Data provided below:

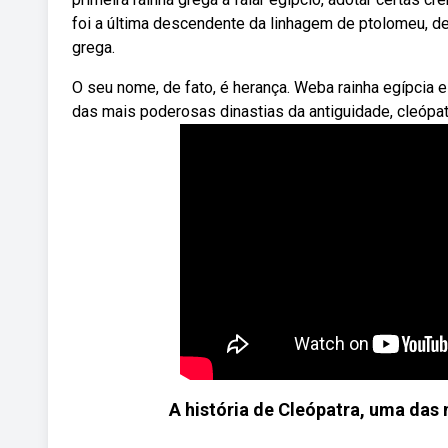
foi a última descendente da linhagem de ptolomeu, d
grega.
O seu nome, de fato, é herança. Weba rainha egípcia e
das mais poderosas dinastias da antiguidade, cleópatr
A história de Cleópatra, uma das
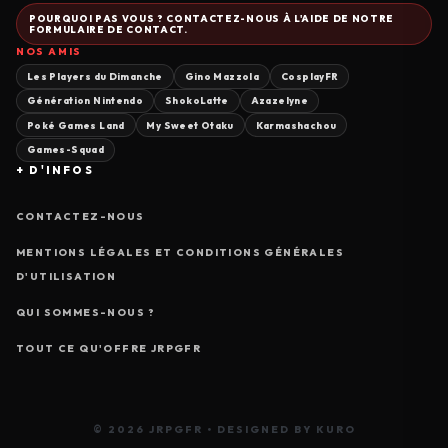
POURQUOI PAS VOUS ? CONTACTEZ-NOUS À L'AIDE DE NOTRE
FORMULAIRE DE CONTACT.
NOS AMIS
Les Players du Dimanche
Gino Mazzola
CosplayFR
Génération Nintendo
ShokoLatte
Azazelyne
Poké Games Land
My Sweet Otaku
Karmashachou
Games-Squad
+ D'INFOS
CONTACTEZ-NOUS
MENTIONS LÉGALES ET CONDITIONS GÉNÉRALES
D'UTILISATION
QUI SOMMES-NOUS ?
TOUT CE QU'OFFRE JRPGFR
© 2026 JRPGFR • DESIGNED BY KURO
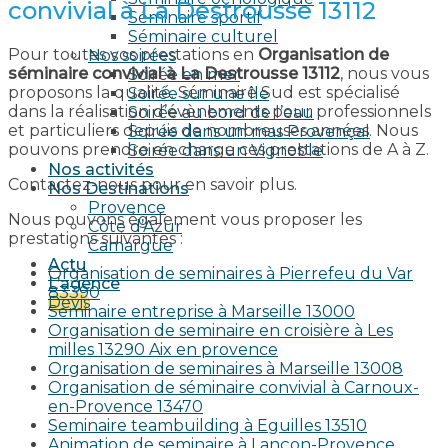
convivial à La Destrousse 13112
Séminaire sportif
Séminaire culturel
Pour toutes vos prestations en
Organisation de
Nos soirées
séminaire convivial à La Destrousse 13112
, nous vous
Soirée en mer
proposons la qualité. Séminaire Sud est spécialisé
Soirée sur une île
dans la réalisation d’évènements pour professionnels
Soirée au bord de l’eau
et particuliers depuis de nombreuses années. Nous
Soirée dans un mas Provençal
pouvons prendre en charge ces prestations de A à Z.
Soirée dans un Vignoble
Nos activités
Contactez-nous pour en savoir plus.
Nos Destinations
Provence
Nous pouvons également vous proposer les
Côte d’Azur
prestations suivantes :
Camargue
Actu
Organisation de seminaires à Pierrefeu du Var
L’agence
83390
Devis
Seminaire entreprise à Marseille 13000
Organisation de seminaire en croisière à Les
milles 13290 Aix en provence​
Organisation de seminaires à Marseille 13008
Organisation de séminaire convivial à Carnoux-
en-Provence 13470
Seminaire teambuilding à Eguilles 13510
Animation de seminaire à Lançon-Provence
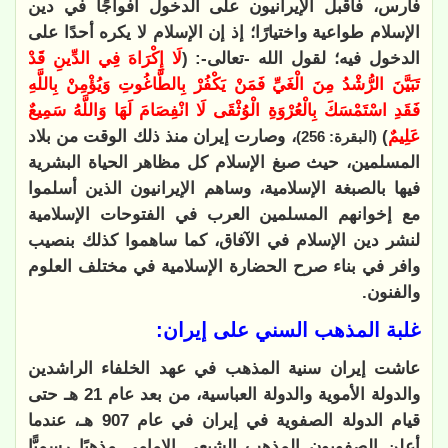
فارس، فأقبل الإيرانيون على الدخول أفواجًا في دين
الإسلام طواعية واختيارًا؛ إذ إن الإسلام لا يكره أحدًا على
الدخول فيه؛ لقول الله -تعالى-: (
لَا إِكْرَاهَ فِي الدِّينِ قَدْ
تَبَيَّنَ الرُّشْدُ مِنَ الْغَيِّ فَمَنْ يَكْفُرْ بِالطَّاغُوتِ وَيُؤْمِنْ بِاللَّهِ
فَقَدِ اسْتَمْسَكَ بِالْعُرْوَةِ الْوُثْقَى لَا انْفِصَامَ لَهَا وَاللَّهُ سَمِيعٌ
عَلِيمٌ
)
، وصارت إيران منذ ذلك الوقت من بلاد
(البقرة: 256)
المسلمين، حيث صبغ الإسلام كل مظاهر الحياة البشرية
فيها بالصبغة الإسلامية، وساهم الإيرانيون الذين أسلموا
مع إخوانهم المسلمين العرب في الفتوحات الإسلامية
لنشر دين الإسلام في الآفاق، كما ساهموا كذلك بنصيب
وافر في بناء صرح الحضارة الإسلامية في مختلف العلوم
والفنون.
غلبة المذهب السني على إيران:
عاشت إيران سنية المذهب في عهد الخلفاء الراشدين
والدولة الأموية والدولة العباسية، من بعد عام 21 هـ حتى
قيام الدولة الصفوية في إيران في عام 907 هـ، عندما
أعلن الصفويون المذهب الشيعي الإمامي مذهبًا رسميًّا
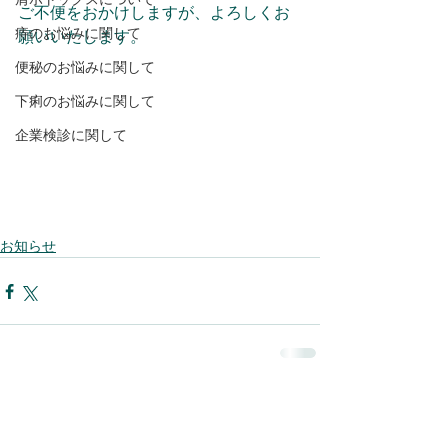
ご不便をおかけしますが、よろしくお
痔のお悩みに関して
願いいたします。
便秘のお悩みに関して
下痢のお悩みに関して
企業検診に関して
お知らせ
コメント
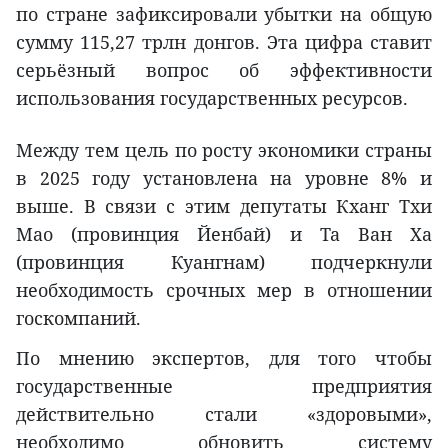
по стране зафиксировали убытки на общую
сумму 115,27 трлн донгов. Эта цифра ставит
серьёзный вопрос об эффективности
использования государственных ресурсов.
Между тем цель по росту экономики страны
в 2025 году установлена на уровне 8% и
выше. В связи с этим депутаты Кханг Тхи
Маo (провинция Йенбай) и Та Ван Ха
(провинция Куангнам) подчеркнули
необходимость срочных мер в отношении
госкомпаний.
По мнению экспертов, для того чтобы
государственные предприятия
действительно стали «здоровыми»,
необходимо обновить систему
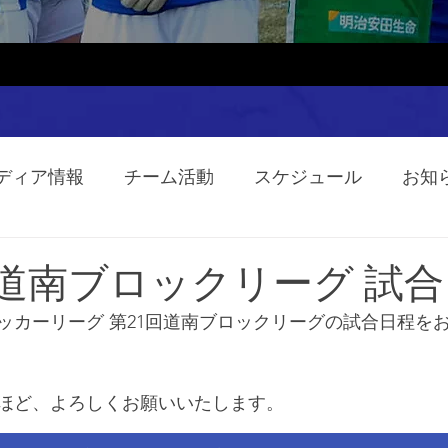
ディア情報
チーム活動
スケジュール
お知
度 道南ブロックリーグ 試
サッカーリーグ 第21回道南ブロックリーグの試合日程を
ほど、よろしくお願いいたします。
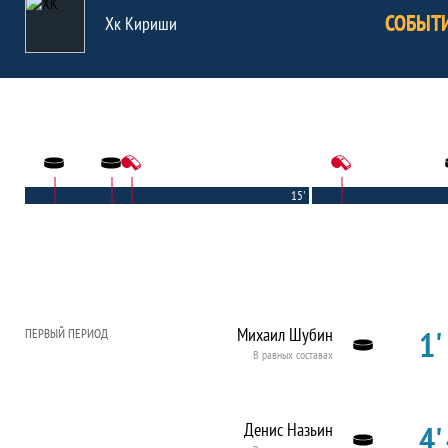
СОБЫТ
Хк Кириши
15'
1'
Михаил Шубин
ПЕРВЫЙ ПЕРИОД
В равных составах
4'
Денис Назьин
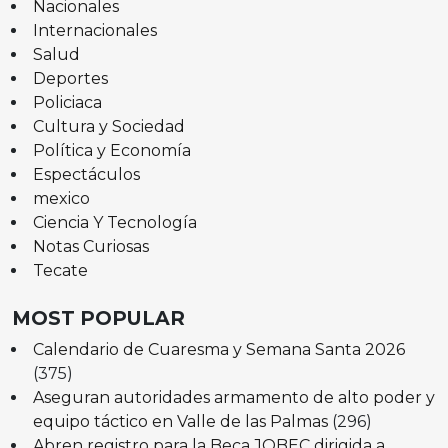
Nacionales
Internacionales
Salud
Deportes
Policiaca
Cultura y Sociedad
Política y Economía
Espectáculos
mexico
Ciencia Y Tecnología
Notas Curiosas
Tecate
MOST POPULAR
Calendario de Cuaresma y Semana Santa 2026
(375)
Aseguran autoridades armamento de alto poder y
equipo táctico en Valle de las Palmas
(296)
Abren registro para la Beca JOBEC dirigida a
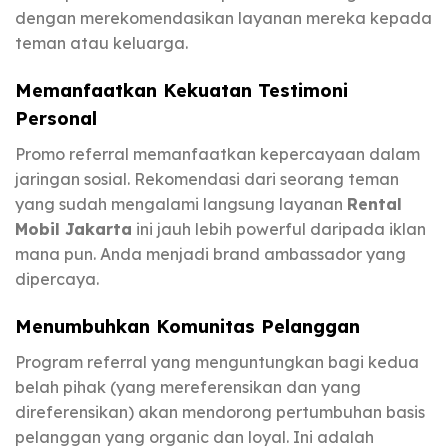
dengan merekomendasikan layanan mereka kepada
teman atau keluarga.
Memanfaatkan Kekuatan Testimoni
Personal
Promo referral memanfaatkan kepercayaan dalam
jaringan sosial. Rekomendasi dari seorang teman
yang sudah mengalami langsung layanan
Rental
Mobil Jakarta
ini jauh lebih powerful daripada iklan
mana pun. Anda menjadi brand ambassador yang
dipercaya.
Menumbuhkan Komunitas Pelanggan
Program referral yang menguntungkan bagi kedua
belah pihak (yang mereferensikan dan yang
direferensikan) akan mendorong pertumbuhan basis
pelanggan yang organic dan loyal. Ini adalah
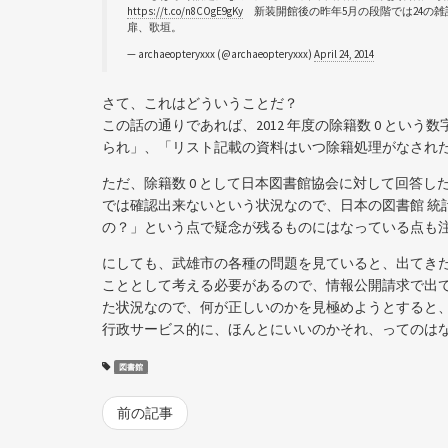
https://t.co/n8COgE9gKy
新装開館後の昨年5月の段階では24の
扉、歌垣。
— archaeopteryxxx (@archaeopteryxxx)
April 24, 2014
さて、これはどういうことだ？
この話の通りであれば、2012 年度の除籍数 0 と
られ」、「リスト記載の資料はいつ除籍処理がなされ
ただ、除籍数 0 として日本図書館協会に対して回答
では確認出来ないという状況なので、日本の図書館 統計
の？」という点で疑念が残るものにはなっている点も
にしても、武雄市の各種の問題を見ていると、出てき
こととして考える必要があるので、情報公開請求で出
た状況なので、何が正しいのかを見極めようとすると
行政サービス的に、ほんとにいいのかそれ、ってのは
図書館
前の記事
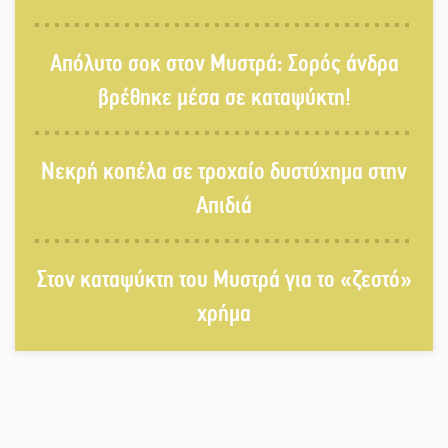
Τα Λαγκάδια κρατούν ζωντανή την
Απόλυτο σοκ στον Μυστρά: Σορός άνδρα
τέχνη της πέτρας
βρέθηκε μέσα σε καταψύκτη!
Στους ρυθμούς της Ελεωνόρας
Νεκρή κοπέλα σε τροχαίο δυστύχημα στην
Ζουγανέλη το Σαϊνοπούλειο
Απιδιά
Πλούσιο πολιτιστικό πρόγραμμα
δίνει «χρώμα» στον Αύγουστο του
Στον καταψύκτη του Μυστρά για το «ζεστό»
Λαχίου
χρήμα
Χασισοφυτεία στην Παλαιοπαναγιά
ξεσκέπασε η Αστυνομία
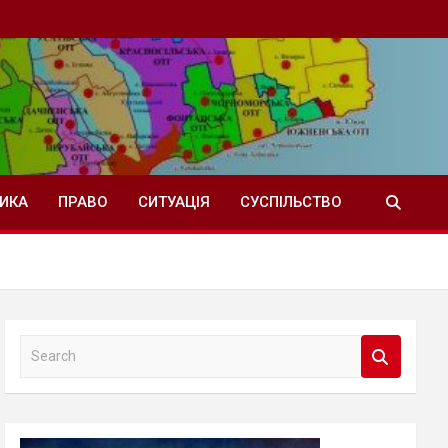
ТИКА
ПРАВО
СИТУАЦІЯ
СУСПІЛЬСТВО
S
e
a
r
c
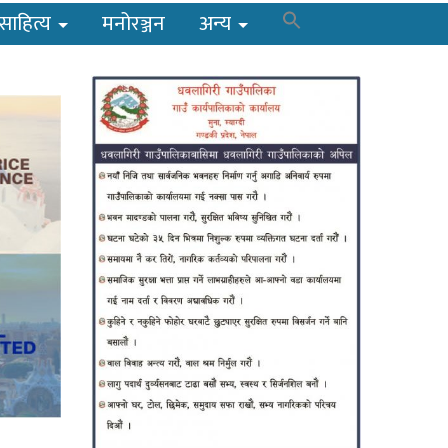
साहित्य
मनोरञ्जन
अन्य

End of Data provided.

Reproduce each line of the material containing the word "convivial".

convivial à La Destrousse 13112
séminaire convivial à La Destrousse 13112
Organisation de séminaire convivial à Carnoux-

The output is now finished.